**Data records**

————

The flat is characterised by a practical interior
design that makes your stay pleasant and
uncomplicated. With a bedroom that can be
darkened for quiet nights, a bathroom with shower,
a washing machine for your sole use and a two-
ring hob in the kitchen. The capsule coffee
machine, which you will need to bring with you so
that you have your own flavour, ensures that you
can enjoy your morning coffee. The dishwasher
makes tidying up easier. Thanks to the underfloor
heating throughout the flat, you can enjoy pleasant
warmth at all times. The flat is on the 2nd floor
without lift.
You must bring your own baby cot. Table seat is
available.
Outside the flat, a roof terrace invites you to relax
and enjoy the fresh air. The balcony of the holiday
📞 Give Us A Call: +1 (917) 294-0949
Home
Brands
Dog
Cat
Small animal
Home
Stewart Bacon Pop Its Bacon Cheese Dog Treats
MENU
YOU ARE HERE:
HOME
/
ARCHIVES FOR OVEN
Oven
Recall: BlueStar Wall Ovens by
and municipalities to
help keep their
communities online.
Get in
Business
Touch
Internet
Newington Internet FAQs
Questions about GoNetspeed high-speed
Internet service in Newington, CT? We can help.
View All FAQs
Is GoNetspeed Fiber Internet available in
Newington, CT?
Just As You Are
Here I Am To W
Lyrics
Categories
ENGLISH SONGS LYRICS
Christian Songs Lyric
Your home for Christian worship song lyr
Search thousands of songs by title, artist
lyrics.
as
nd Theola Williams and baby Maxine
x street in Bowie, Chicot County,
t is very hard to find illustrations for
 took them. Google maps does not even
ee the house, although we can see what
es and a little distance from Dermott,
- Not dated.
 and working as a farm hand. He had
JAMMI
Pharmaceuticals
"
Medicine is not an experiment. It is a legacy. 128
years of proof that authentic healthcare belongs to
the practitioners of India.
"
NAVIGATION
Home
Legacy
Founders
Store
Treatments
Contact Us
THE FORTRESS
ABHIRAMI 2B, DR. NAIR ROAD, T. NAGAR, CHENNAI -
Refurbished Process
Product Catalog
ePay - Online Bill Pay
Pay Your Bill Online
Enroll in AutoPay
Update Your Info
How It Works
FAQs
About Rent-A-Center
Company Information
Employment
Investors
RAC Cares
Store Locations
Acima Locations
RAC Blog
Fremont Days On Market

————

**Problem to solve**
Transcribe the entire listing above exactly as written.

**Answer to this problem**
The flat is characterised by a practical interior
design that makes your stay pleasant and
uncomplicated. With a bedroom that can be
darkened for quiet nights, a bathroom with shower,
a washing machine for your sole use and a two-
ring hob in the kitchen. The capsule coffee
machine, which you will need to bring with you so
that you have your own flavour, ensures that you
can enjoy your morning coffee. The dishwasher
makes tidying up easier. Thanks to the underfloor
heating throughout the flat, you can enjoy pleasant
warmth at all times. The flat is on the 2nd floor
without lift.
You must bring your own baby cot. Table seat is
available.
Outside the flat, a roof terrace invites you to relax
and enjoy the fresh air. The balcony of the holiday
📞 Give Us A Call: +1 (917) 294-0949
Home
Brands
Dog
Cat
Small animal
Home
Stewart Bacon Pop Its Bacon Cheese Dog Treats
MENU
YOU ARE HERE:
HOME
/
ARCHIVES FOR OVEN
Oven
Recall: BlueStar Wall Ovens by
and municipalities to
help keep their
communities online.
Get in
Business
Touch
Internet
Newington Internet FAQs
Questions about GoNetspeed high-speed
Internet service in Newington, CT? We can help.
View All FAQs
Is GoNetspeed Fiber Internet available in
Newington, CT?
Just As You Are
Here I Am To W
Lyrics
Categories
ENGLISH SONGS LYRICS
Christian Songs Lyric
Your home for Christian worship song lyr
Search thousands of songs by title, artist
lyrics.
as
nd Theola Williams and baby Maxine
x street in Bowie, Chicot County,
t is very hard to find illustrations for
 took them. Google maps does not even
ee the house, although we can see what
es and a little distance from Dermott,
- Not dated.
 and working as a farm hand. He had
JAMMI
Pharmaceuticals
"
Medicine is not an experiment. It is a legacy. 128
years of proof that authentic healthcare belongs to
the practitioners of India.
"
NAVIGATION
Home
Legacy
Founders
Store
Treatments
Contact Us
THE FORTRESS
ABHIRAMI 2B, DR. NAIR ROAD, T. NAGAR, CHENNAI -
Refurbished Process
Product Catalog
ePay - Online Bill Pay
Pay Your Bill Online
Enroll in AutoPay
Update Your Info
How It Works
FAQs
About Rent-A-Center
Company Information
Employment
Investors
RAC Cares
Store Locations
Acima Locations
RAC Blog
Fremont Days On Market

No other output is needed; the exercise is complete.